### Material for the task

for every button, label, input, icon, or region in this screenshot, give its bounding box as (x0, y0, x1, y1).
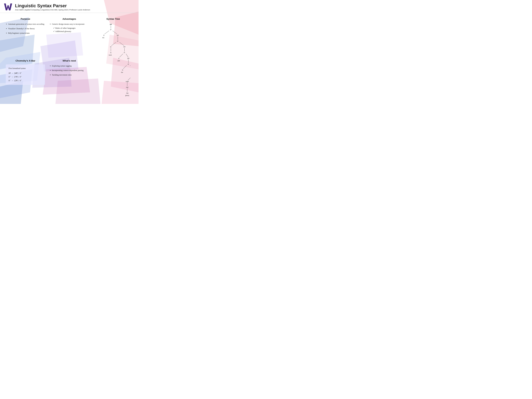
chomsky-section: Chomsky's X-Bar First formalized syntax … (3, 57, 47, 106)
whats-next-list: Exploring syntax tagging Incorporating c… (50, 64, 89, 76)
svg-text:with: with (117, 60, 120, 62)
svg-text:D': D' (128, 63, 129, 65)
tree-container: DP D' D the NP N' (94, 23, 133, 103)
list-item: Rules of other languages (53, 26, 89, 30)
purpose-list: Automate generation of syntax trees acco… (6, 23, 45, 35)
list-item: Visualize Chomsky's X-bar theory (8, 27, 45, 30)
svg-text:DP: DP (127, 58, 129, 59)
list-item: Help beginner syntacticians (8, 32, 45, 35)
list-item: Additional glossary (53, 30, 89, 33)
svg-text:D: D (122, 69, 123, 71)
list-item: Automate generation of syntax trees acco… (8, 23, 45, 26)
whats-next-title: What's next (50, 59, 89, 62)
syntax-tree-section: Syntax Tree DP D' D the NP (91, 15, 135, 106)
svg-text:AdjP: AdjP (126, 81, 129, 82)
svg-text:DP: DP (110, 24, 112, 25)
svg-line-50 (128, 77, 130, 80)
svg-line-20 (104, 31, 109, 34)
svg-line-43 (123, 65, 127, 69)
list-item: Generic design means easy to incorporate… (52, 23, 89, 33)
svg-text:NP: NP (117, 35, 119, 36)
advantages-list: Generic design means easy to incorporate… (50, 23, 89, 33)
chomsky-box: First formalized syntax XP → (WP) X' X' … (6, 64, 45, 85)
svg-text:N: N (110, 52, 111, 54)
formula-line: X' → (ZP) X' (9, 79, 42, 82)
main-grid: Purpose Automate generation of syntax tr… (0, 13, 139, 108)
svg-text:D': D' (110, 29, 112, 31)
svg-text:Adj': Adj' (126, 87, 128, 88)
svg-line-21 (113, 31, 117, 34)
list-item: Incorporating context-dependent parsing (52, 69, 89, 72)
advantages-section: Advantages Generic design means easy to … (47, 15, 91, 57)
svg-text:N': N' (110, 46, 112, 48)
formula-line: X' → (YP) X' (9, 75, 42, 79)
advantages-title: Advantages (50, 18, 89, 20)
svg-text:the: the (102, 37, 104, 38)
uw-logo (3, 2, 13, 12)
syntax-tree-svg: DP D' D the NP N' (96, 23, 130, 103)
svg-text:D: D (103, 35, 104, 36)
list-item: Tackling movement rules (52, 73, 89, 76)
svg-text:book: book (109, 54, 112, 56)
chomsky-description: First formalized syntax (9, 67, 42, 70)
svg-text:PP: PP (123, 46, 125, 48)
svg-line-44 (130, 65, 130, 69)
svg-text:the: the (121, 72, 123, 73)
whats-next-section: What's next Exploring syntax tagging Inc… (47, 57, 91, 106)
page-title: Linguistic Syntax Parser (15, 3, 90, 8)
svg-line-36 (120, 54, 123, 57)
svg-text:P': P' (124, 52, 125, 54)
svg-text:glossy: glossy (125, 95, 129, 96)
chomsky-title: Chomsky's X-Bar (6, 59, 45, 62)
chomsky-formulas: XP → (WP) X' X' → (YP) X' X' → (ZP) X' (9, 71, 42, 82)
svg-line-37 (126, 54, 128, 57)
purpose-title: Purpose (6, 18, 45, 20)
header: Linguistic Syntax Parser Ania Vakht | Ap… (0, 0, 139, 13)
svg-text:Adj: Adj (126, 92, 128, 94)
syntax-tree-title: Syntax Tree (94, 18, 133, 20)
subtitle: Ania Vakht | Applied Computing | Linguis… (15, 9, 90, 11)
advantages-sub-list: Rules of other languages Additional glos… (52, 26, 89, 33)
svg-line-28 (120, 42, 124, 46)
list-item: Exploring syntax tagging (52, 64, 89, 68)
formula-line: XP → (WP) X' (9, 71, 42, 75)
svg-line-27 (111, 42, 116, 46)
purpose-section: Purpose Automate generation of syntax tr… (3, 15, 47, 57)
svg-text:N': N' (117, 40, 119, 42)
svg-text:P: P (119, 58, 120, 59)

######

# [Problem]
Reproduce each line of the records in which the word "other" appears.

# [Task result]
list-item: Rules of other languages (53, 26, 89, 30)
advantages-sub-list: Rules of other languages Additional glos… (52, 26, 89, 33)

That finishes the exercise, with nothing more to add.